▸ **Task to carry out**: Wherever "pastel" occurs in the entries, copy the line that holds it.

*** Opening Data ***

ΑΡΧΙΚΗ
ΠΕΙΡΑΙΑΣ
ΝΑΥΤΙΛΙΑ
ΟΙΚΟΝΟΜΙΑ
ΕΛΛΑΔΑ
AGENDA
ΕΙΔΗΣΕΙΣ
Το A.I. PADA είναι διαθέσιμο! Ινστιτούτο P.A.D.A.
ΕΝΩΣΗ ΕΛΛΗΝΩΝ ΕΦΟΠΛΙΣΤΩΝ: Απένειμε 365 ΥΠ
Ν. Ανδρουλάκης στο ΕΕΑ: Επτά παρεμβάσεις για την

*** Closing Data ***
*** Opening Data ***

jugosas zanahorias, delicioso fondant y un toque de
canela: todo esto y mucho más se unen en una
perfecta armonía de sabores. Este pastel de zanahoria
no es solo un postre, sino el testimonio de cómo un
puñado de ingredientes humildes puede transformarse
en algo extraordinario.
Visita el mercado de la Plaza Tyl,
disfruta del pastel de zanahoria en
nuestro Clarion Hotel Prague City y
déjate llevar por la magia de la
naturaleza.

*** Closing Data ***

▸ **Solved exercise**:
perfecta armonía de sabores. Este pastel de zanahoria
disfruta del pastel de zanahoria en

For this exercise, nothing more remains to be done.